Ин-эр опустила глаза, и ее длинные ресницы дрогнули.
— Мы никогда не вернемся туда.
Если бы мать сказала, что завтра на небе взойдет черное солнце, Мэй удивилась бы меньше.
— Как, почему? — вскричала она, чувствуя, как на глазах закипают слезы.
Ин-эр не ответила. Женщина не могла рассказать своей маленькой дочери правду. Быть может потом, когда та подрастет…
Без сомнения причиной случившегося была… скука. С течением времени роскошный, но неизменный окружающий мир стал вызывать у нее тошноту. Если в первые годы Ин-эр купалась во внимании господина, то после на смену ей пришли другие наложницы, красивей и моложе, и он посещал ее все реже и реже.

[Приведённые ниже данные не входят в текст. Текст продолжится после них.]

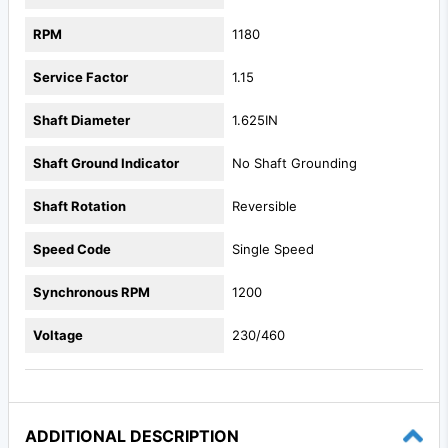
RPM
1180
Service Factor
1.15
Shaft Diameter
1.625IN
Shaft Ground Indicator
No Shaft Grounding
Shaft Rotation
Reversible
Speed Code
Single Speed
Synchronous RPM
1200
Voltage
230/460
ADDITIONAL DESCRIPTION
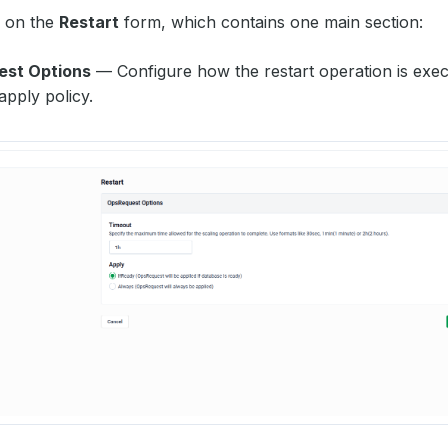
d on the
Restart
form, which contains one main section:
st Options
— Configure how the restart operation is exec
apply policy.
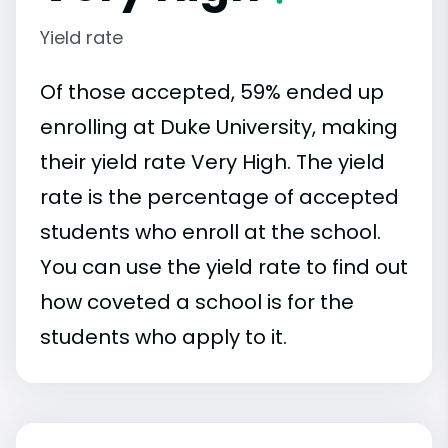
Yield rate
Of those accepted, 59% ended up
enrolling at Duke University, making
their yield rate Very High. The yield
rate is the percentage of accepted
students who enroll at the school.
You can use the yield rate to find out
how coveted a school is for the
students who apply to it.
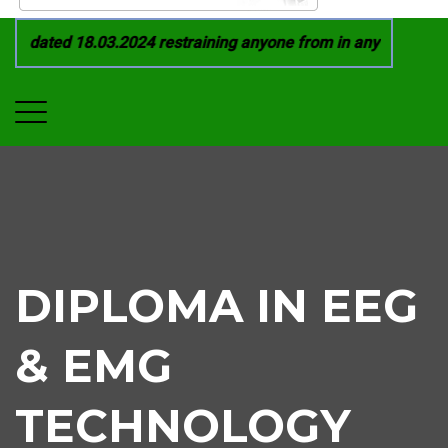
 dated 18.03.2024 restraining anyone from in any manner by i
DIPLOMA IN EEG
& EMG
TECHNOLOGY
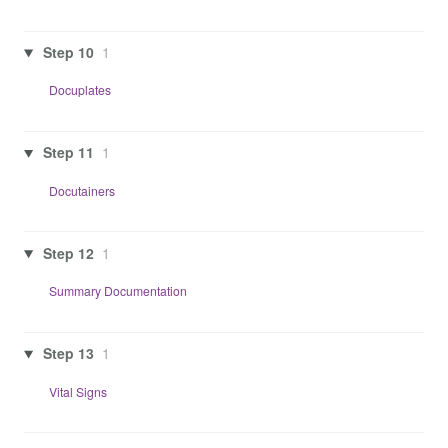
Step 10
1
Docuplates
Step 11
1
Docutainers
Step 12
1
Summary Documentation
Step 13
1
Vital Signs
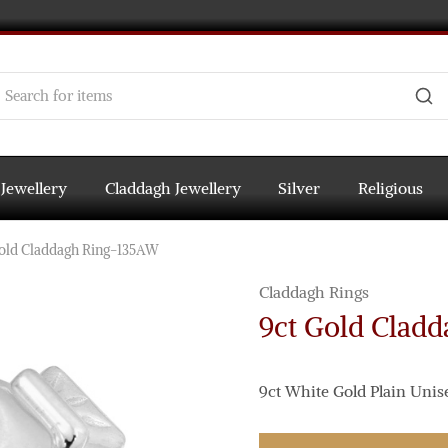
 Jewellery
Claddagh Jewellery
Silver
Religious
old Claddagh Ring-135AW
Claddagh Rings
9ct Gold Clad
9ct White Gold Plain Unis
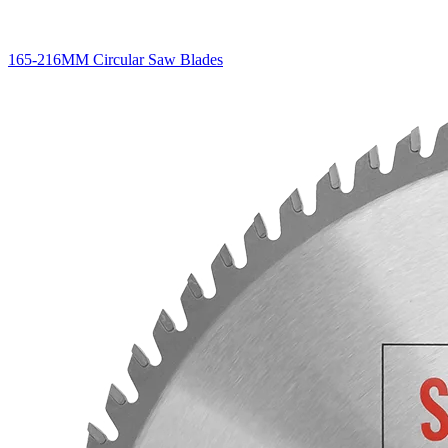
165-216MM Circular Saw Blades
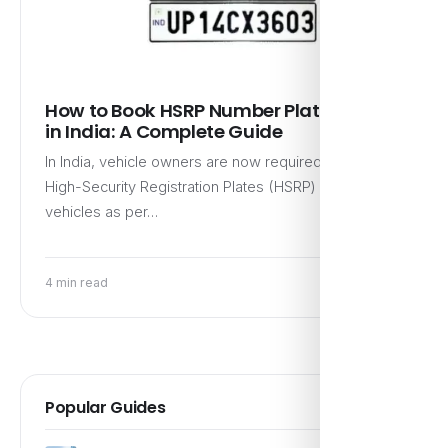
How to Book HSRP Number Plate Online
in India: A Complete Guide
In India, vehicle owners are now required to have
High-Security Registration Plates (HSRP) for their
vehicles as per…
4 min read
Popular Guides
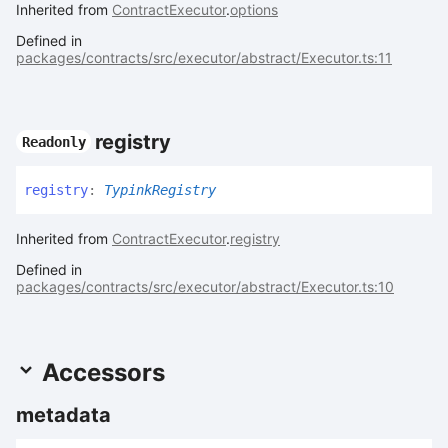
Inherited from
ContractExecutor
.
options
Defined in
packages/contracts/src/executor/abstract/Executor.ts:11
registry
Readonly
registry
:
TypinkRegistry
Inherited from
ContractExecutor
.
registry
Defined in
packages/contracts/src/executor/abstract/Executor.ts:10
Accessors
metadata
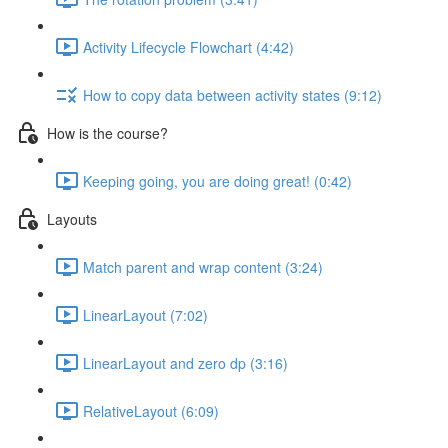
Activity Lifecycle Flowchart (4:42)
How to copy data between activity states (9:12)
How is the course?
Keeping going, you are doing great! (0:42)
Layouts
Match parent and wrap content (3:24)
LinearLayout (7:02)
LinearLayout and zero dp (3:16)
RelativeLayout (6:09)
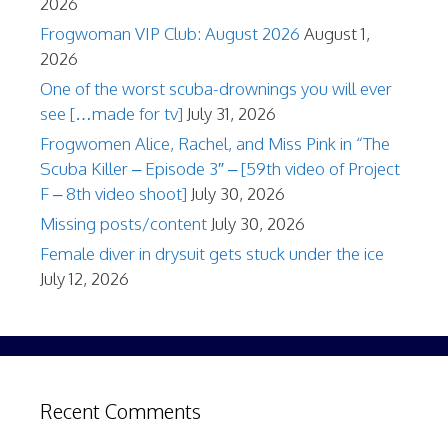
2026
Frogwoman VIP Club: August 2026
August 1,
2026
One of the worst scuba-drownings you will ever
see […made for tv]
July 31, 2026
Frogwomen Alice, Rachel, and Miss Pink in “The
Scuba Killer – Episode 3″ – [59th video of Project
F – 8th video shoot]
July 30, 2026
Missing posts/content
July 30, 2026
Female diver in drysuit gets stuck under the ice
July 12, 2026
Recent Comments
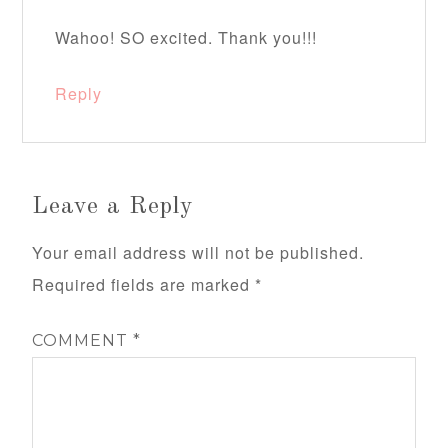
Wahoo! SO excited. Thank you!!!
Reply
Leave a Reply
Your email address will not be published.
Required fields are marked
*
COMMENT
*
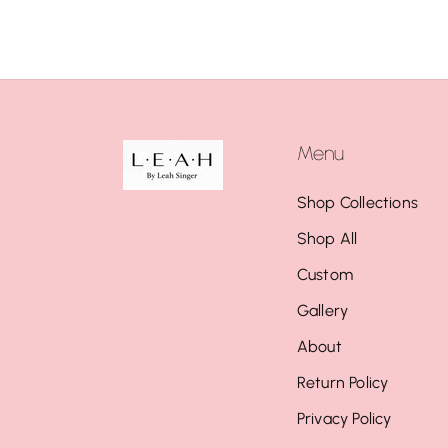
Menu
Shop Collections
Shop All
Custom
Gallery
About
Return Policy
Privacy Policy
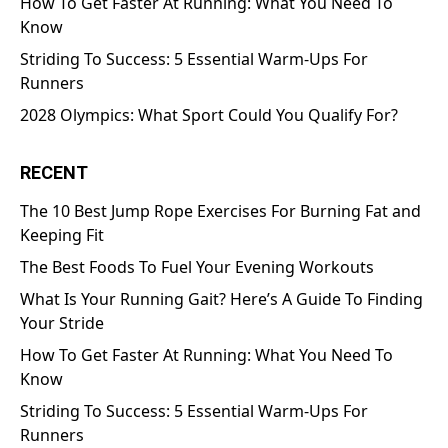
How To Get Faster At Running: What You Need To
Know
Striding To Success: 5 Essential Warm-Ups For
Runners
2028 Olympics: What Sport Could You Qualify For?
RECENT
The 10 Best Jump Rope Exercises For Burning Fat and
Keeping Fit
The Best Foods To Fuel Your Evening Workouts
What Is Your Running Gait? Here’s A Guide To Finding
Your Stride
How To Get Faster At Running: What You Need To
Know
Striding To Success: 5 Essential Warm-Ups For
Runners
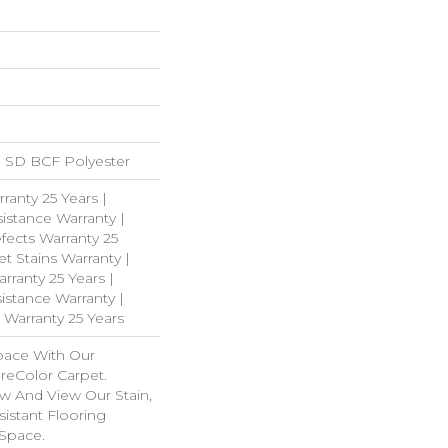
 SD BCF Polyester
ranty 25 Years |
istance Warranty |
fects Warranty 25
et Stains Warranty |
rranty 25 Years |
istance Warranty |
 Warranty 25 Years
pace With Our
eColor Carpet.
w And View Our Stain,
istant Flooring
 Space.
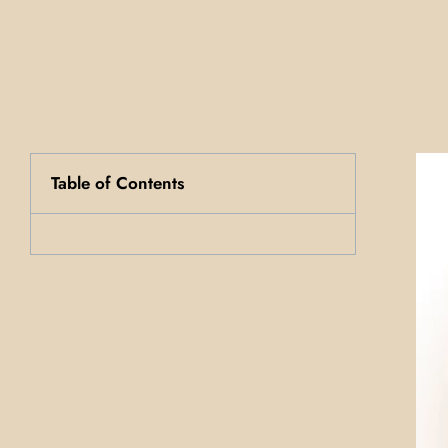
Table of Contents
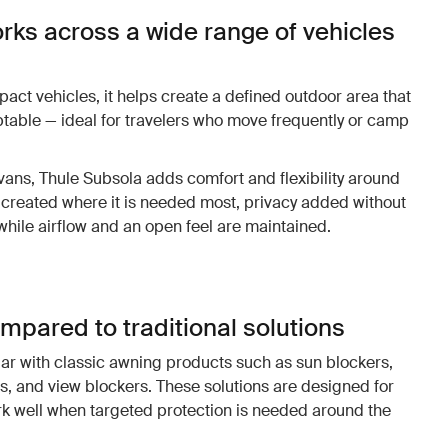
rks across a wide range of vehicles
ct vehicles, it helps create a defined outdoor area that
ptable — ideal for travelers who move frequently or camp
.
ns, Thule Subsola adds comfort and flexibility around
created where it is needed most, privacy added without
 while airflow and an open feel are maintained.
mpared to traditional solutions
ar with classic awning products such as sun blockers,
s, and view blockers. These solutions are designed for
k well when targeted protection is needed around the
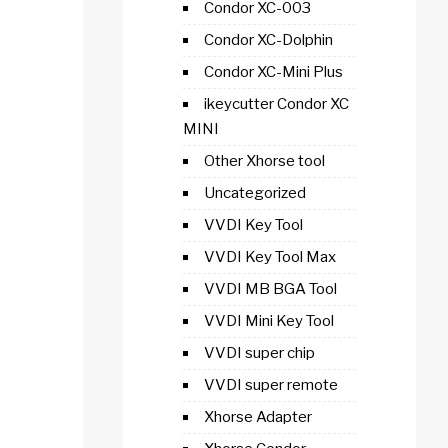
Condor XC-003
Condor XC-Dolphin
Condor XC-Mini Plus
ikeycutter Condor XC
MINI
Other Xhorse tool
Uncategorized
VVDI Key Tool
VVDI Key Tool Max
VVDI MB BGA Tool
VVDI Mini Key Tool
VVDI super chip
VVDI super remote
Xhorse Adapter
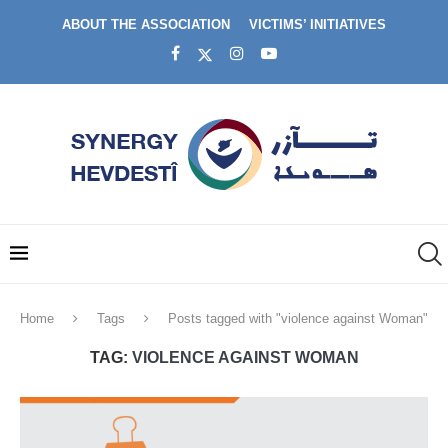
ABOUT THE ASSOCIATION
VICTIMS’ INITIATIVES
Home
Tags
Posts tagged with "violence against Woman"
TAG:
VIOLENCE AGAINST WOMAN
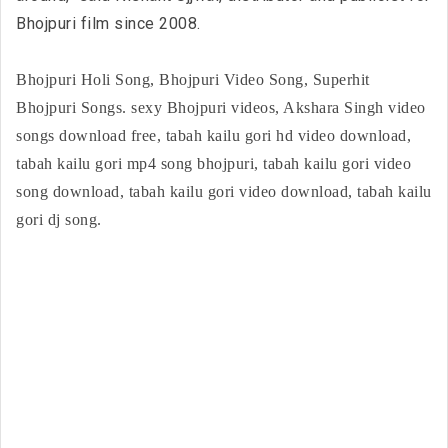
Bhojpuri film since 2008.
Bhojpuri Holi Song, Bhojpuri Video Song, Superhit
Bhojpuri Songs. sexy Bhojpuri videos, Akshara Singh video
songs download free, tabah kailu gori hd video download,
tabah kailu gori mp4 song bhojpuri, tabah kailu gori video
song download, tabah kailu gori video download, tabah kailu
gori dj song.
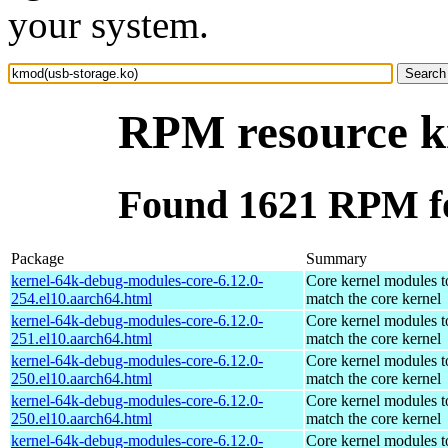
your system.
RPM resource k
Found 1621 RPM fo
Package
Summary
kernel-64k-debug-modules-core-6.12.0-
Core kernel modules t
254.el10.aarch64.html
match the core kernel
kernel-64k-debug-modules-core-6.12.0-
Core kernel modules t
251.el10.aarch64.html
match the core kernel
kernel-64k-debug-modules-core-6.12.0-
Core kernel modules t
250.el10.aarch64.html
match the core kernel
kernel-64k-debug-modules-core-6.12.0-
Core kernel modules t
250.el10.aarch64.html
match the core kernel
kernel-64k-debug-modules-core-6.12.0-
Core kernel modules t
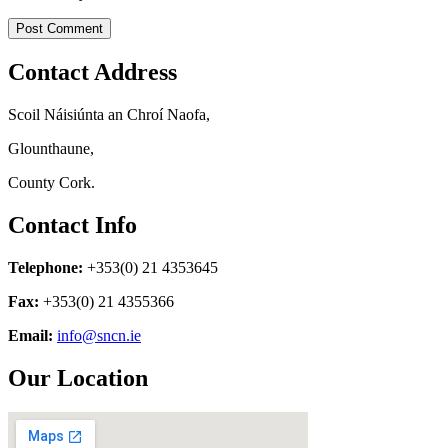
Contact Address
Scoil Náisiúnta an Chroí Naofa,
Glounthaune,
County Cork.
Contact Info
Telephone:
+353(0) 21 4353645
Fax:
+353(0) 21 4355366
Email:
info@sncn.ie
Our Location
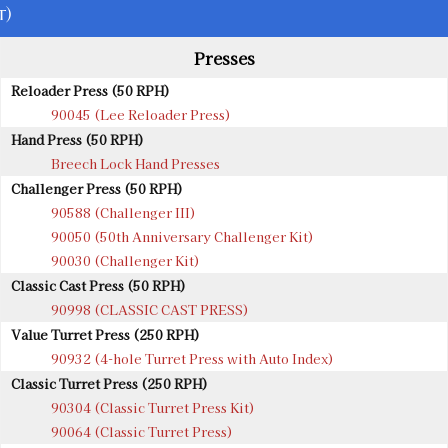
t)
Presses
Reloader Press (50 RPH)
90045 (Lee Reloader Press)
Hand Press (50 RPH)
Breech Lock Hand Presses
Challenger Press (50 RPH)
90588 (Challenger III)
90050 (50th Anniversary Challenger Kit)
90030 (Challenger Kit)
Classic Cast Press (50 RPH)
90998 (CLASSIC CAST PRESS)
Value Turret Press (250 RPH)
90932 (4-hole Turret Press with Auto Index)
Classic Turret Press (250 RPH)
90304 (Classic Turret Press Kit)
90064 (Classic Turret Press)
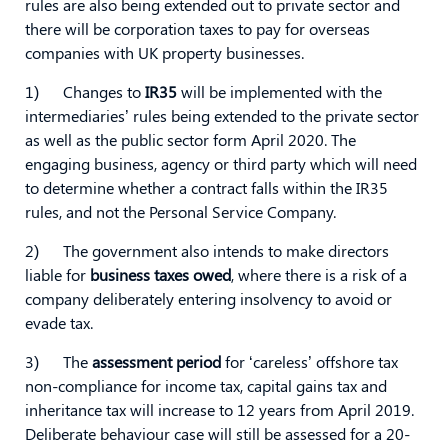
rules are also being extended out to private sector and
there will be corporation taxes to pay for overseas
companies with UK property businesses.
1) Changes to
IR35
will be implemented with the
intermediaries’ rules being extended to the private sector
as well as the public sector form April 2020. The
engaging business, agency or third party which will need
to determine whether a contract falls within the IR35
rules, and not the Personal Service Company.
2) The government also intends to make directors
liable for
business taxes owed
, where there is a risk of a
company deliberately entering insolvency to avoid or
evade tax.
3) The
assessment period
for ‘careless’ offshore tax
non-compliance for income tax, capital gains tax and
inheritance tax will increase to 12 years from April 2019.
Deliberate behaviour case will still be assessed for a 20-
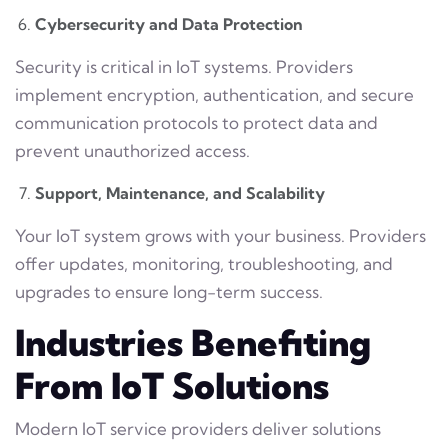
Cybersecurity and Data Protection
Security is critical in IoT systems. Providers
implement encryption, authentication, and secure
communication protocols to protect data and
prevent unauthorized access.
Support, Maintenance, and Scalability
Your IoT system grows with your business. Providers
offer updates, monitoring, troubleshooting, and
upgrades to ensure long-term success.
Industries Benefiting
From IoT Solutions
Modern IoT service providers deliver solutions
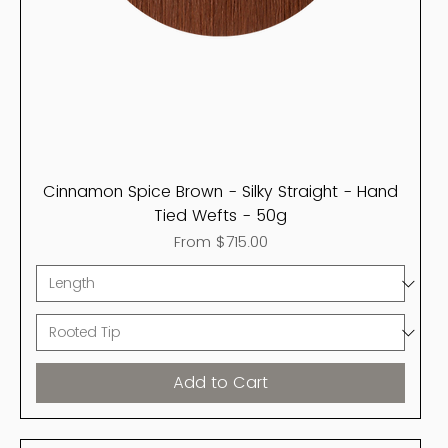
Cinnamon Spice Brown - Silky Straight - Hand
Tied Wefts - 50g
Sale Price
From
$715.00
Add to Cart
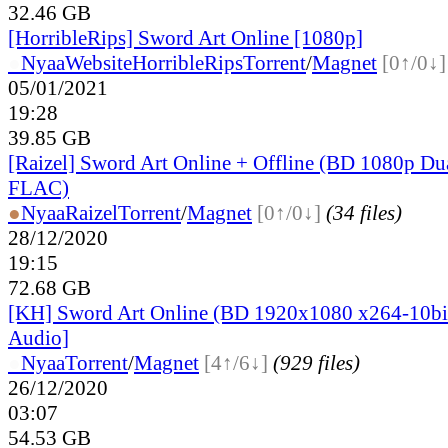
32.46 GB
[HorribleRips] Sword Art Online [1080p]
●
Nyaa
Website
HorribleRips
Torrent
/
Magnet
[0↑/0↓]
05/01/2021
19:28
39.85 GB
[Raizel] Sword Art Online + Offline (BD 1080p Du
FLAC)
●
Nyaa
Raizel
Torrent
/
Magnet
[0↑/0↓]
(34 files)
28/12/2020
19:15
72.68 GB
[KH] Sword Art Online (BD 1920x1080 x264-10bi
Audio]
●
Nyaa
Torrent
/
Magnet
[4↑/6↓]
(929 files)
26/12/2020
03:07
54.53 GB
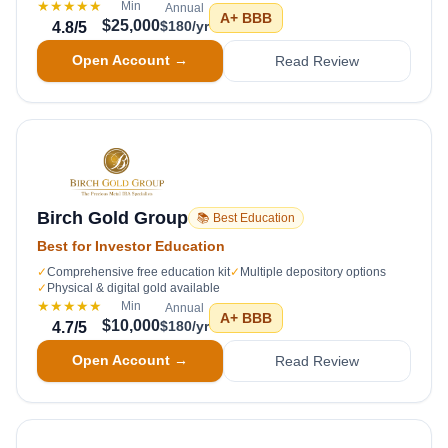
★★★★★
Min
Annual
A+
BBB
$25,000
$180/yr
4.8
/5
Open Account →
Read Review
Birch Gold Group
📚 Best Education
Best for Investor Education
✓
Comprehensive free education kit
✓
Multiple depository options
✓
Physical & digital gold available
★★★★★
Min
Annual
A+
BBB
$10,000
$180/yr
4.7
/5
Open Account →
Read Review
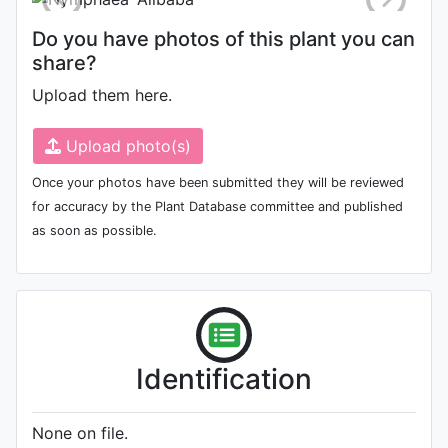
Do you have photos of this plant you can
share?
Upload them here.
Upload photo(s)
Once your photos have been submitted they will be reviewed
for accuracy by the Plant Database committee and published
as soon as possible.
Identification
None on file.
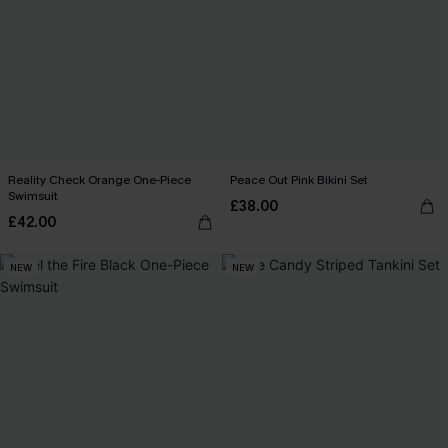
Reality Check Orange One-Piece
Peace Out Pink Bikini Set
Swimsuit
£38.00
£42.00
NEW
NEW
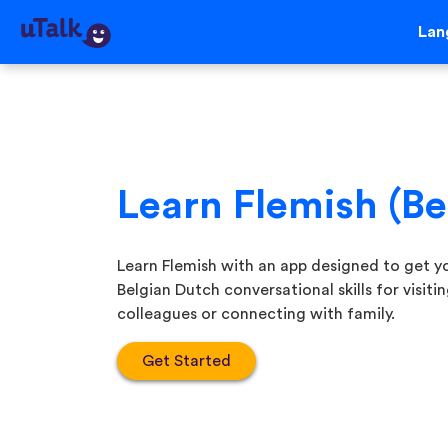
Lan
Learn Flemish (B
Learn Flemish with an app designed to get yo
Belgian Dutch conversational skills for visit
colleagues or connecting with family.
Get Started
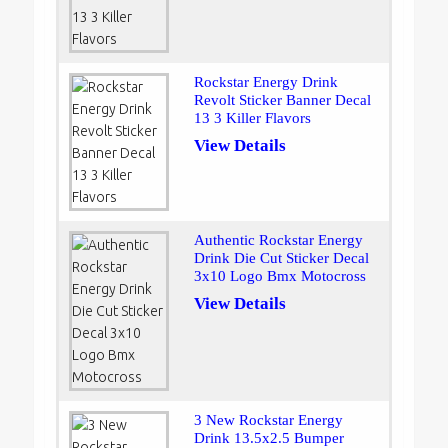
Rockstar Energy Drink
Revolt Sticker Banner Decal
13 3 Killer Flavors
View Details
Authentic Rockstar Energy
Drink Die Cut Sticker Decal
3x10 Logo Bmx Motocross
View Details
3 New Rockstar Energy
Drink 13.5x2.5 Bumper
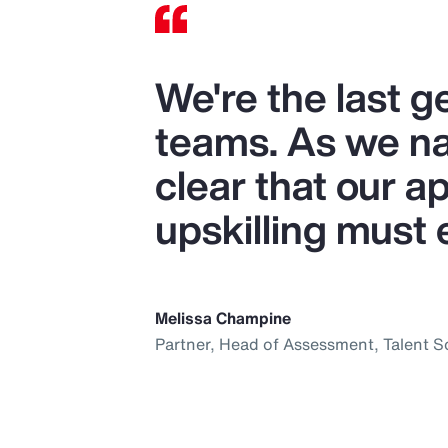
We're the last 
teams. As we nav
clear that our ap
upskilling must 
Melissa Champine
Partner, Head of Assessment, Talent S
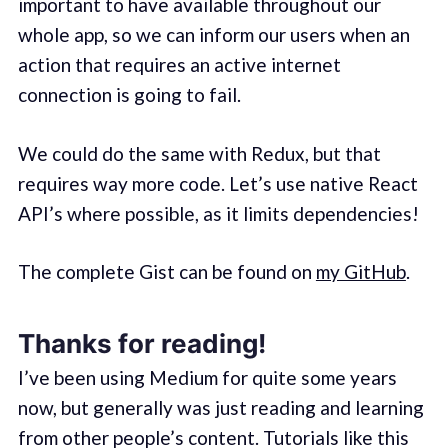
important to have available throughout our
whole app, so we can inform our users when an
action that requires an active internet
connection is going to fail.
We could do the same with Redux, but that
requires way more code. Let’s use native React
API’s where possible, as it limits dependencies!
The complete Gist can be found on
my GitHub
.
Thanks for reading!
I’ve been using Medium for quite some years
now, but generally was just reading and learning
from other people’s content. Tutorials like this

Как и все женщины, она любила делать покупки. Однажды по дороге на рынок Ин-эр увидала сквозь кисейные занавески паланкина прекрасного молодого воина, и в ее душу проникла болезнь, от которой не существует лекарства. В ее нежном, белом как алебастр теле зародилось убийственное пламя, а в безупречно причесанную головку проникли похожие на сверкающие молнии мысли.
Сейчас Ин-эр не хотелось вспоминать, как ей удалось подкупить служанку, а той — передать записку. Каждая встреча с Чаном была путешествием в рай по крутым волнам любовной стихии.
Тот день, когда господин узнал об измене наложницы, стал самым чёрным днем в ее жизни. Ин-эр было страшно думать о том, что стало с ее возлюбленным. Оставалось надеяться, что его душе не придется долго томиться в круге перерождений.
С ней самой господин поступил иначе. Ей было велено собрать личные вещи и покинуть усадьбу. Ин-эр оценила и жестокость, и милосердие своего повелителя.
— Что толку говорить об этом? — со вздохом сказала она дочери. — Того, что уже случилось, нельзя изменить.
Ин-эр решила переодеться к обеду. Когда она принялась стягивать платье, раздалось мелодичное звяканье, напоминавшее журчание весеннего ручейка. То звенели тонкие яшмовые пластины, прикрепленные к подолу ее одежды.
Этот звук навсегда запомнился Мэй, как призрачный голос прежней, навсегда потерянной жизни.
Когда Ин-эр вышла из комнаты, на ней был новый наряд, соединявший в себе множество оттенков сиреневого цвета, изящные туфельки и белые чулки. Она уложила волосы в сложную волнистую прическу, закрепив ее при помощи шпилек и заколок. Лицо было матово-белым от пудры, губы выкрашены в розоватый цвет лепестков цветущей яблони.
Муж Ши, Цзин, пораженный красотой свояченицы, уставился на нее, как на диковинку, а Ши заскрежетала зубами от злости.